Winter Flowers for Indoors

My Garden Life
January 19, 2022
Table of Contents
If you are like most gardeners, you love spring and summer because of the wonderful array of flowers and greenery that seem to be on display everywhere you look. Fortunately, you don’t have to give up your beautiful blooms when the weather gets colder as there are plenty of winter flowers for indoors.
Here are just a few of the flowering plants you can successfully grow indoors during the winter season. Most are easy to care for if you provide them with the right environment and follow instructions for watering.

Winter Flowers for Indoors

African Violets

Pink flowering African violet in a terra cotta pot

African violets have been a favorite winter flowering houseplant for generations of plant lovers. They’re available in an array of flower colors in shades of purple, white, and pink, and the flower forms can be single, double, or even ruffled. These plants are small enough to fit into a pot that is only about five or six inches in diameter and fit nicely on most windowsills. They are known for their velvety leaves and their ability to bloom all year without a dormant period.
African violets are easy to care for. They have small root systems, so the soil should be kept moist but never wet. Take care not to get water on the leaves because this can cause spotting and rotting. Remove dead leaves to keep the plant tidy and encourage new growth. Feeding them once a month will help keep African violets continuously flowering.

Christmas Cactus

Pink Christmas cactus in full bloom on the mantle of a fireplace

A Christmas cactus boasts a lovely tropical style and is exceptionally easy to care for. Flowers appear during the blooming period and come in hues of purple, pink, and red. When the plant isn’t blooming, it shows off pretty, segmented greenery that almost looks like a chain of foliage.
Christmas cactus like plenty of sunlight and humidity and will thrive in a bathroom window. Allow the plant to dry between thorough waterings and be sure that the soil is adequately draining. Once the plant has bloomed, keep it dry and in a cool area for about a month. This will prompt the plant to bloom again.


Potted orange plant with fruits and flowers

Citrus plants are fruit-baring trees that rely on plenty of sunlight to thrive. They should be kept outside when the weather is warm but can be brought indoors when daytime temperatures fall below 65 degrees F. Citrus plants can be acclimated to lower light conditions by keeping them in the shade for about a week, just prior to moving indoors. However, citrus plants will still need the brightest window you have to offer in order to thrive. A bright southern exposure is ideal.
There are several different kinds of citrus plants that would grow well indoors and several varieties within each type. All citrus produce richly scented flowers that can fill a room with fragrance. Here’s a list of citrus plants you can try growing indoors:


Potted flowering cyclamen plants in red, pink and white

Cyclamen is known for its unusual fluttery flowers and beautiful heart-shaped foliage. Flowers can be found in shades of red, white, and pink. Cyclamen can be grown outdoors in a shady area but it may go dormant when temperatures rise above 70 degrees F. Cyclamen’s love of cool temperatures make it especially popular for winter holiday décor. Kept indoors during the winter months, or all year, the plant should bloom on a regular cycle. Place cyclamen where it can receive bright, indirect sunlight.

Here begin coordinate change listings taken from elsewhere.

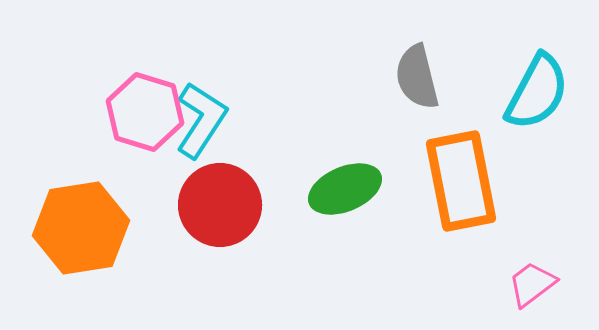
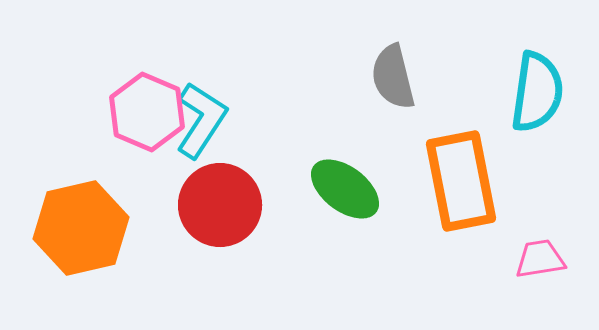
gray semicircle: moved 24 px left
cyan semicircle: rotated 20 degrees counterclockwise
pink hexagon: moved 2 px right; rotated 6 degrees clockwise
green ellipse: rotated 60 degrees clockwise
orange hexagon: rotated 4 degrees counterclockwise
pink trapezoid: moved 8 px right, 25 px up; rotated 28 degrees clockwise
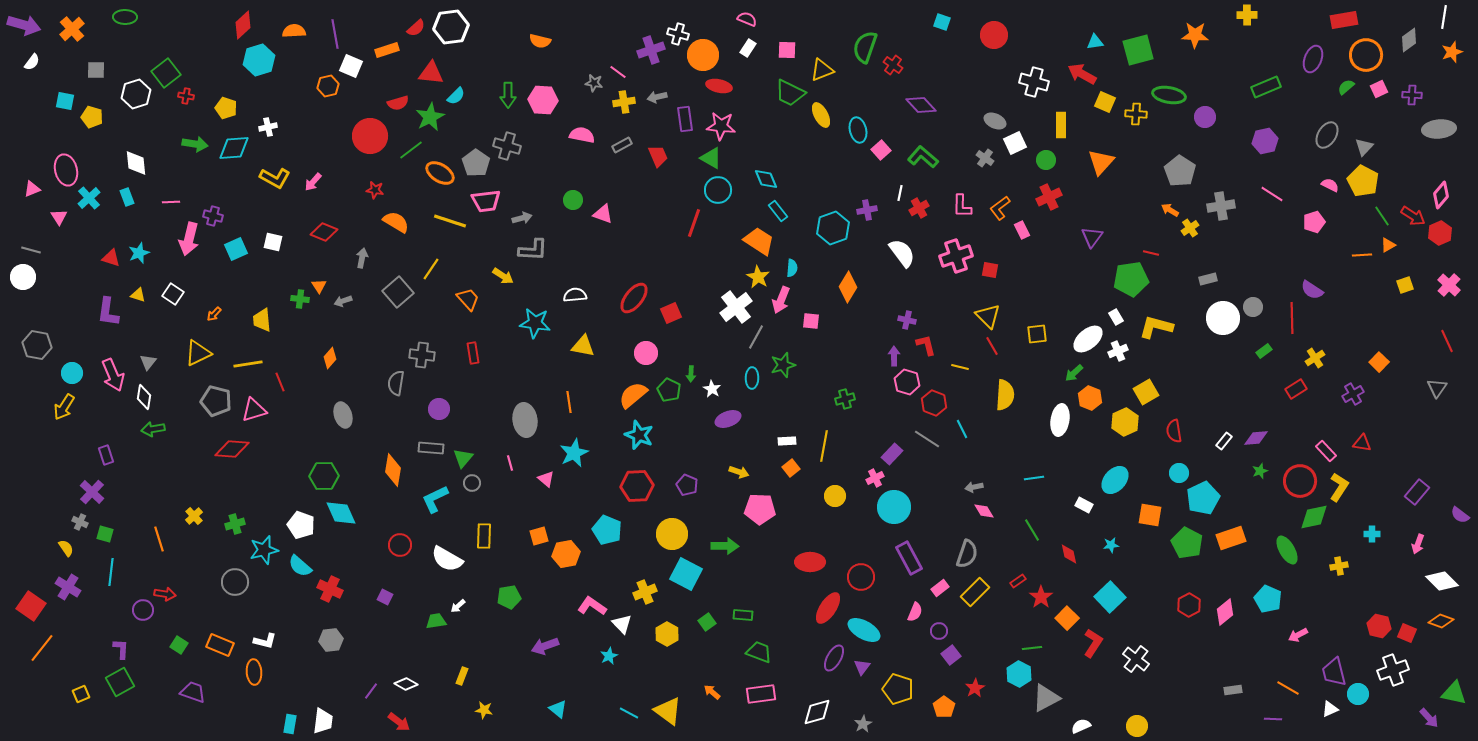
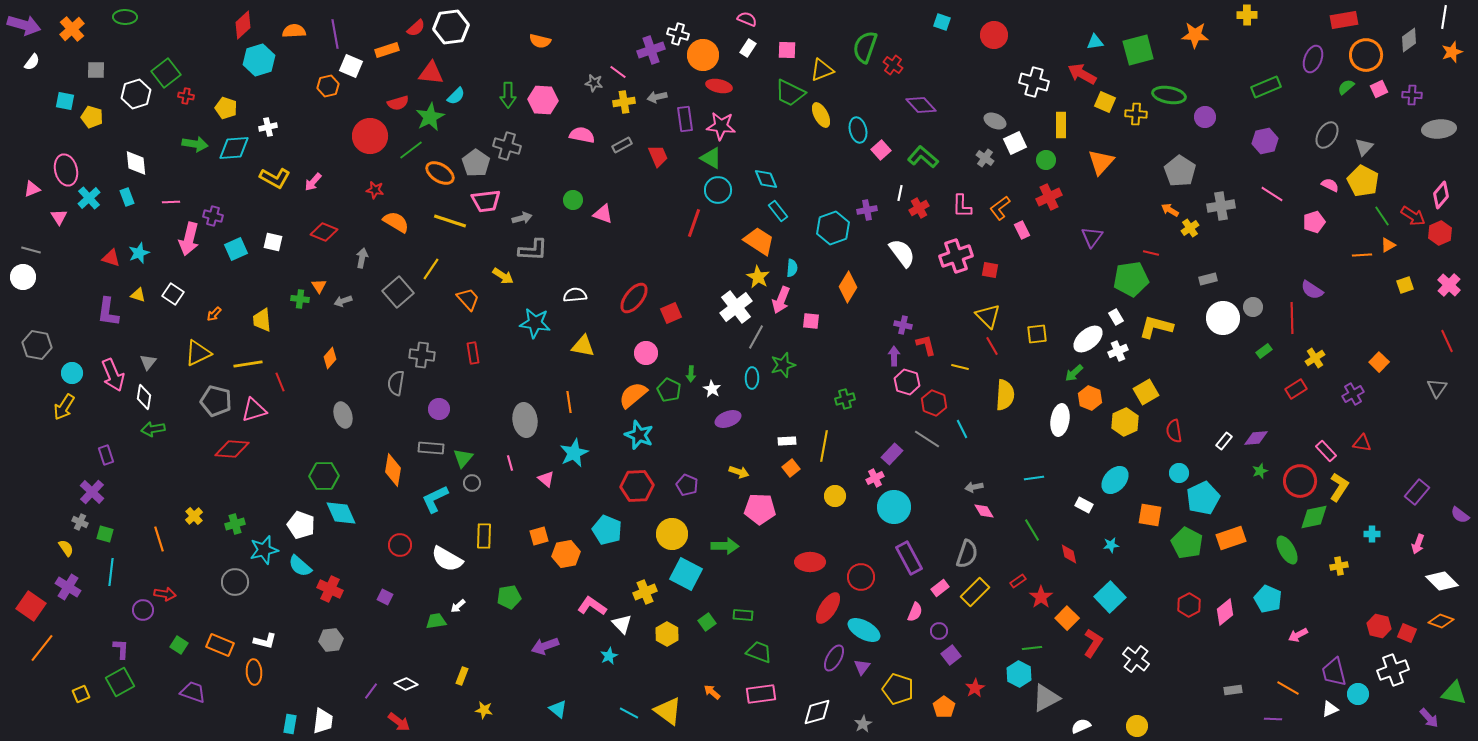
purple cross at (907, 320): moved 4 px left, 5 px down
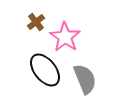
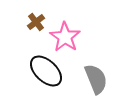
black ellipse: moved 1 px right, 1 px down; rotated 8 degrees counterclockwise
gray semicircle: moved 11 px right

Three potted flowering phalaenopsis orchids in a windowsill

Orchids have become incredibly popular flowering plants for growing indoors. They come in a huge variety of shapes, sizes, and colors and the flowers last for weeks. Orchids do require special attention to stay healthy, so you will need to stick to a watering and feeding schedule. Overwatering can be a problem for orchids because the roots can rot easily, so the soil should not stay wet. Instead water your orchid sparingly, allowing the soil surface to dry completely between waterings.

Rieger Begonia

Close up of golden yellow Rieger begonia flowers

Rieger begonias are a cross between wax begonias and tuberous begonia varieties that results in the best characteristics of both. They produce lovely, delicate flowers in a variety of shades, some with two or more tones. Keep your Rieger begonias in a small pot on a windowsill or on a shelf that gets light from a nearby window. Soil should be well-drained and kept damp.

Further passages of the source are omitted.